Although the unemployment rate rose to 4.5% in December, economists report strong job growth with more than 6,100 jobs added. But not in every industry.

OREGON, USA — State economists reported this week that Oregon continues to see a strong job market, with many sectors bouncing back from the pandemic. Despite a slight rise in the unemployment rate to 4.5%, up from 3.5% this summer, employers added thousands of new jobs in December.

"Employers added 6,100 jobs over the month," said State Employment Economist Gail Krumenauer. "Manufacturing grew by 2,400 jobs over the month. We saw an increase of 1,300 jobs in construction in December and we also saw 1,100 jobs added in professional and business services."

Overall in 2022, employers added more than 81,000 jobs. 

"That's really strong by historical standards, and we also saw unemployment, particularly in the middle of the year, get down to its all time near its all time record low again and so we've seen a really strong job market for workers, plenty of job opportunities out there for them to be able to choose from," Krumenauer said.

However, certain sectors, like education, leisure and hospitality, and other parts of the service industry have struggled to get back to pre-pandemic employment levels. Another sector that's taken a hit: finance and insurance.

"It's lost about 1,500 jobs over the past year, so we are seeing a little bit of an employment drop and finance and insurance," Krumenauer said. 

Within that sector, no one knows that reality better than workers in the mortgage industry like Donna Rogers, Melanie Richards, and Kristi Rowe.
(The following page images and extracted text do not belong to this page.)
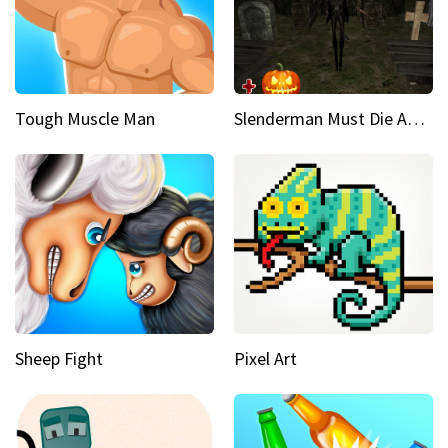
Tough Muscle Man
Slenderman Must Die Abandoned Graveyard
Sheep Fight
Pixel Art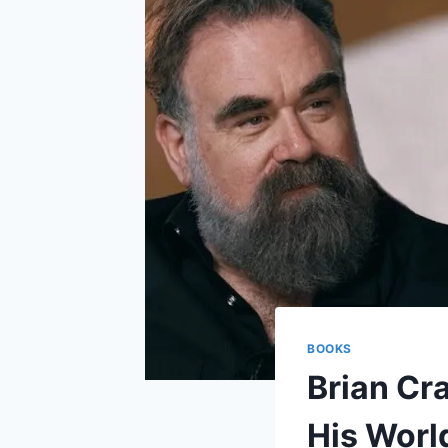
BOOKS
Brian Cr
His Worl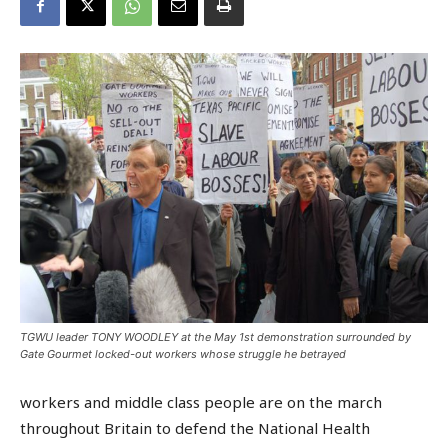
TGWU leader TONY WOODLEY at the May 1st demonstration surrounded by
Gate Gourmet locked-out workers whose struggle he betrayed
workers and middle class people are on the march
throughout Britain to defend the National Health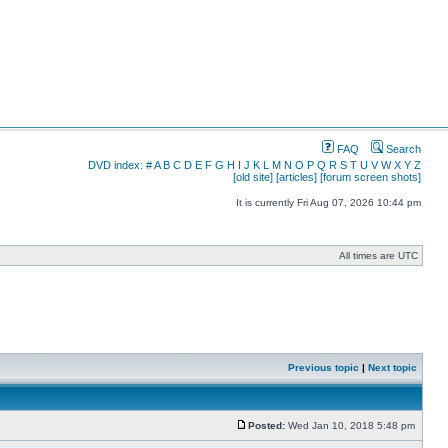
FAQ
Search
DVD index:
#
A
B
C
D
E
F
G
H
I
J
K
L
M
N
O
P
Q
R
S
T
U
V
W
X
Y
Z
[old site]
[articles]
[forum screen shots]
It is currently Fri Aug 07, 2026 10:44 pm
All times are UTC
Previous topic
|
Next topic
Posted:
Wed Jan 10, 2018 5:48 pm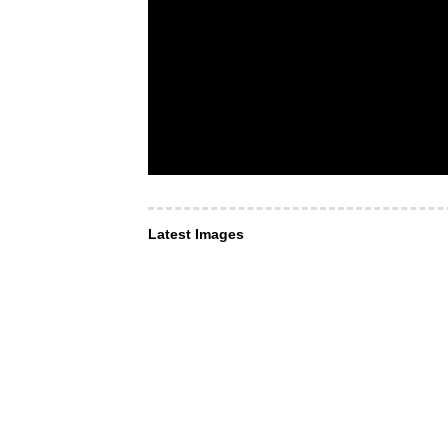
Latest Images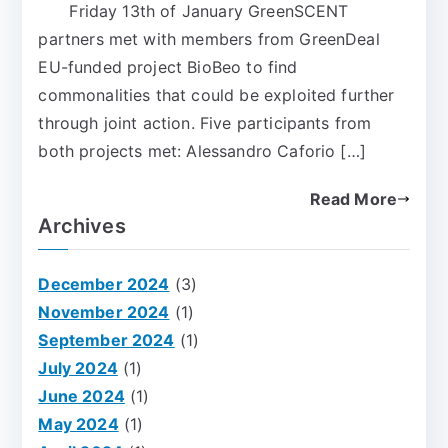
Friday 13th of January GreenSCENT
partners met with members from GreenDeal
EU-funded project BioBeo to find
commonalities that could be exploited further
through joint action. Five participants from
both projects met: Alessandro Caforio […]
Read More
Archives
December 2024
(3)
November 2024
(1)
September 2024
(1)
July 2024
(1)
June 2024
(1)
May 2024
(1)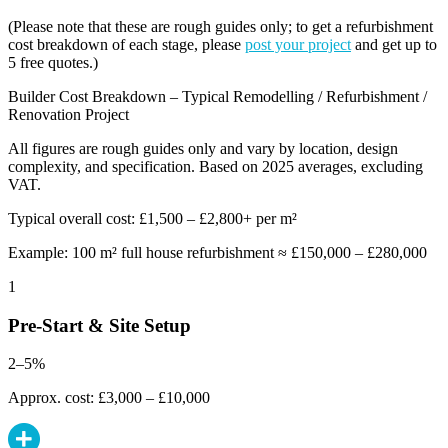
(Please note that these are rough guides only; to get a refurbishment
cost breakdown of each stage, please
post your project
and get up to
5 free quotes.)
Builder Cost Breakdown – Typical Remodelling / Refurbishment /
Renovation Project
All figures are rough guides only and vary by location, design
complexity, and specification. Based on 2025 averages, excluding
VAT.
Typical overall cost: £1,500 – £2,800+ per m²
Example: 100 m² full house refurbishment ≈ £150,000 – £280,000
1
Pre-Start & Site Setup
2–5%
Approx. cost: £3,000 – £10,000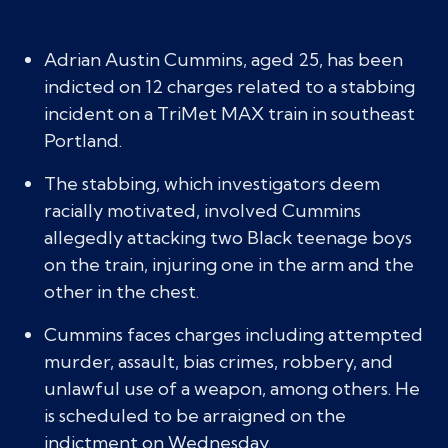
Adrian Austin Cummins, aged 25, has been
indicted on 12 charges related to a stabbing
incident on a TriMet MAX train in southeast
Portland.
The stabbing, which investigators deem
racially motivated, involved Cummins
allegedly attacking two Black teenage boys
on the train, injuring one in the arm and the
other in the chest.
Cummins faces charges including attempted
murder, assault, bias crimes, robbery, and
unlawful use of a weapon, among others. He
is scheduled to be arraigned on the
indictment on Wednesday.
They've spent more than 20 years each in this field of work. 

Credit: KGW
Donna Rogers, Melanie Richards, and Kristi Rowe

"Everybody saying inflation's getting better and and it is, but it's not for our industry," explained Richards. "Our industry is, for the most, part based on interest rates, and as you know, last year interest rates literally doubled from 3, 3-and-a-half, to over 7%. And with that, people not wanting to borrow because they can't afford it, especially first time homebuyers."

Rogers and Rowe were senior loan closers, and Richards was an underwriter. They've been out of work since last summer. 

"Even though things were slow, you're never really prepared until you get that call," Rogers said. 

Despite their ongoing efforts to find work in this and other industries, they've hit numerous road blocks. 

"Any mortgage jobs that are out there, there's 25 to 3,000 people applying for these jobs, and you know, I used Indeed a lot and it will show how many applicants, and that's nationwide," Rowe said. 

They're concerned that their unemployment benefits will soon run out in a couple of months. Unemployment insurance benefits typically last for up to 26 weeks. 

"It's scary knowing that we won't be getting any type of supplements."